# sticker shock on sugar snap peas



## chuckwood (Jun 20, 2017)

I was in the produce section yesterday and checked out the sugar snap peas. My crop this year was the best ever, I've got *many* vacuum sealed bags of these peas in my freezer. I got them planted very early thanks to warm weather in the beginning of spring and cool weather in late spring, perfect for peas, they die when temps get too warm. But I couldn't believe the price being asked for them right now - $6.99 a pound! I can buy meat much cheaper than that. They are out of season at the moment, so what gives with this price? Are they growing these sugar snaps in air conditioned greenhouses? Next time I'm at the store, I'll see if they have frozen snaps and find out what they want for those. These peas are quite easy to grow, you just need a high trellis or fence for them to grow on. Steam them, add some butter and soy sauce, and they are very good.


----------



## CentaurG2 (Jun 20, 2017)

Fresh garden peas are one of my favorites. We use a cattle panels for a trellis. Grandpa used small tree branches stuck into the ground near the plants. Usually eat fresh peas on the 4th around here. Not this year. Too much rain. Plants are just starting to flower. Corn aint going to be knee high either.


----------



## ChoppyChoppy (Jun 20, 2017)

You can buy meat for less than $7 a lb? Where? Maybe lardy nasty burgers! 

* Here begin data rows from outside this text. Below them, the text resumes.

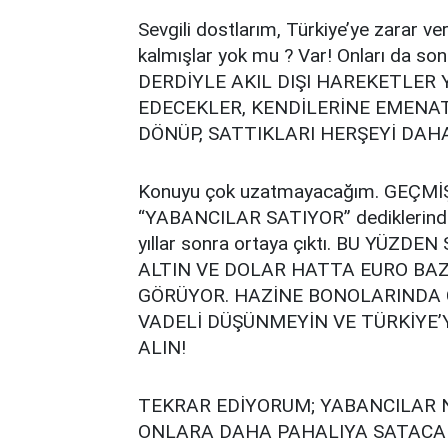
Sevgili dostlarım, Türkiye’ye zarar ve
kalmışlar yok mu ? Var! Onları da 
DERDİYLE AKIL DIŞI HAREKETLER 
EDECEKLER, KENDİLERİNE EMENAT
DÖNÜP, SATTIKLARI HERŞEYİ DAH
Konuyu çok uzatmayacağım. GEÇM
“YABANCILAR SATIYOR” dediklerinde, akı
yıllar sonra ortaya çıktı. BU YÜZ
ALTIN VE DOLAR HATTA EURO BAZ
GÖRÜYOR. HAZİNE BONOLARINDA Cİ
VADELİ DÜŞÜNMEYİN VE TÜRKİYE
ALIN!
TEKRAR EDİYORUM; YABANCILAR N
ONLARA DAHA PAHALIYA SATACAK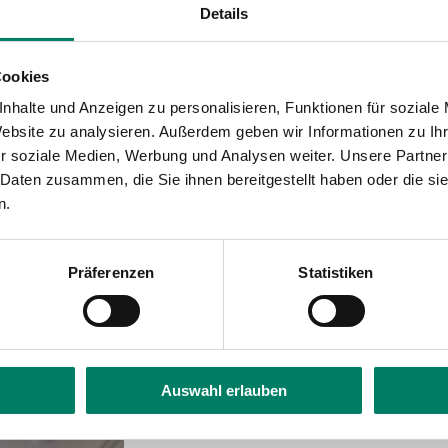
40 Euro! Mit dem KarnevalsTicket kannst Du ga
Details
t im
VRS-Netz
fahren.
 3 Uhr nachts am Folgetag)
Cookies
nhalte und Anzeigen zu personalisieren, Funktionen für soziale
n kleinen Grenzverkehr VRS/VRR sowie auf Fah
Website zu analysieren. Außerdem geben wir Informationen zu I
gewählten Linien aus den und in die Landkrei
r soziale Medien, Werbung und Analysen weiter. Unsere Partner
 Daten zusammen, die Sie ihnen bereitgestellt haben oder die s
n.
Präferenzen
Statistiken
Auswahl erlauben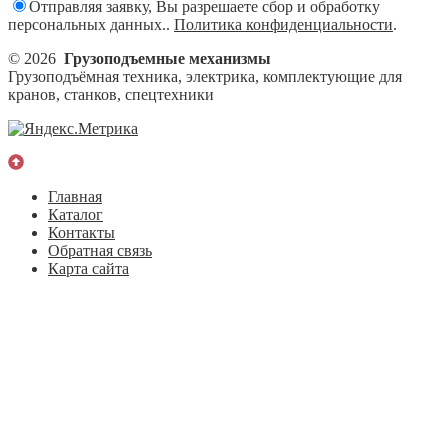
Отправляя заявку, Вы разрешаете сбор и обработку
персональных данных..
Политика конфиденциальности
.
© 2026
Грузоподъемные механизмы
Грузоподъёмная техника, электрика, комплектующие для
кранов, станков, спецтехники
Главная
Каталог
Контакты
Обратная связь
Карта сайта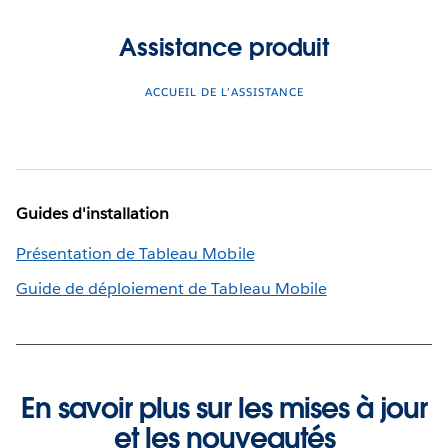
Assistance produit
ACCUEIL DE L’ASSISTANCE
Guides d'installation
Présentation de Tableau Mobile
Guide de déploiement de Tableau Mobile
En savoir plus sur les mises à jour
et les nouveautés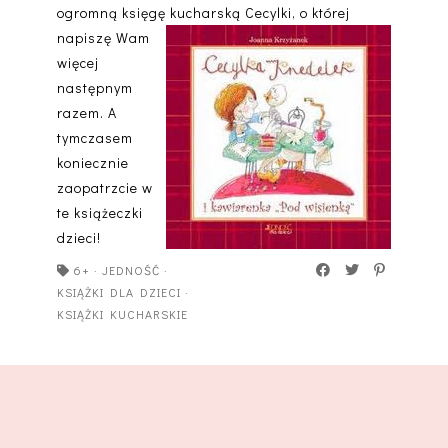
ogromną księgę
kucharską Cecylki, o której
napiszę Wam
więcej
następnym
razem. A
tymczasem
koniecznie
zaopatrzcie w
te książeczki
dzieci!
6+
·
JEDNOŚĆ
·
KSIĄŻKI DLA DZIECI
·
KSIĄŻKI KUCHARSKIE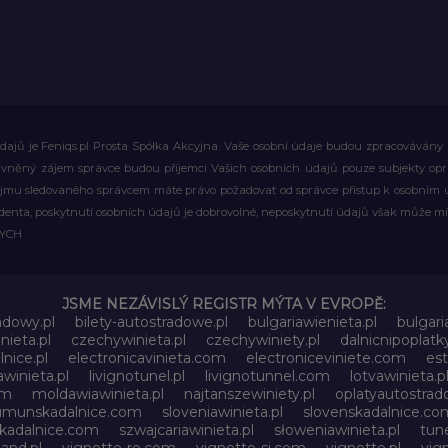
ajů je Feniqs.pl Prosta Spółka Akcyjna. Vaše osobní údaje budou zpracovávány za 
rávněný zájem správce budou příjemci Vašich osobních údajů pouze subjekty op
ájmu sledovaného správcem máte právo požadovat od správce přístup k osobním ú
denta, poskytnutí osobních údajů je dobrovolné, neposkytnutí údajů však může mí
WYCH
JSME NEZÁVISLÝ REGISTR MÝTA V EVROPĚ:
adowy.pl
bilety-autostradowe.pl
bulgariawienieta.pl
bulgari
nieta.pl
czechywinieta.pl
czechywiniety.pl
dalnicnipoplat
lnice.pl
electronicavinieta.com
electroniceviniete.com
est
awinieta.pl
livignotunel.pl
livignotunnel.com
lotvawinieta.p
om
moldawiawinieta.pl
najtanszewiniety.pl
oplatyautostrad
umunskadalnice.com
sloveniawinieta.pl
slovenskadalnice.co
skadalnice.com
szwajcariawinieta.pl
słoweniawinieta.pl
tune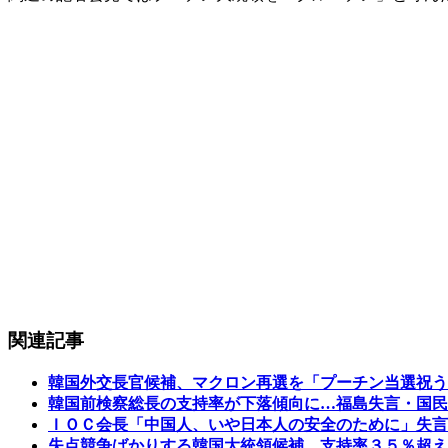
関連記事
韓国外交長官候補、マクロン再選を「プーチン当選祝う
韓国前検察総長の支持率が下落傾向に…福島失言・国民
ＩＯＣ会長「中国人、いや日本人の安全のために」失言
失点競争ばかりする韓国大統領候補…支持率３５％超え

I cooked up some Sirloin steak Sunday, was the cheap cuts, still was $15/lb.


----------



## Del_ (Jun 20, 2017)

ValleyFirewood said:


> You can buy meat for less than $7 a lb? Where? Maybe lardy nasty burgers!
> 
> I cooked up some Sirloin steak Sunday, was the cheap cuts, still was $15/lb.



We get chicken for $1 per pound at the supermarket. We don't eat steak but once per month maybe and then it is eating out.


----------



## chuckwood (Jun 20, 2017)

ValleyFirewood said:


> You can buy meat for less than $7 a lb? Where? Maybe lardy nasty burgers!
> 
> I cooked up some Sirloin steak Sunday, was the cheap cuts, still was $15/lb.



Meat must be really high in AK. I just bought a ten pound bag of chicken legs and thighs here for $7.00. I use some of it for feeding the pan handling foxes I've got here that show up in my back yard in the evenings. But it's ok for human consumption, I get it at a discount grocery store nearby. They sell reasonably lean ground chuck for around four bucks a pound. I'm not much of a meat eater however. The "regular" meat isn't in the same category as the organic stuff which is about twice as expensive - the foxes don't get any of that and the el cheapo grocery stores don't sell it. I try to eat organic as much as possible, that's why I grow most of my own food nowadays.


----------



## ChoppyChoppy (Jun 21, 2017)

Del_ said:


> We get chicken for $1 per pound at the supermarket. We don't eat steak but once per month maybe and then it is eating out.



It comes on sale for $3/lb sometimes.


----------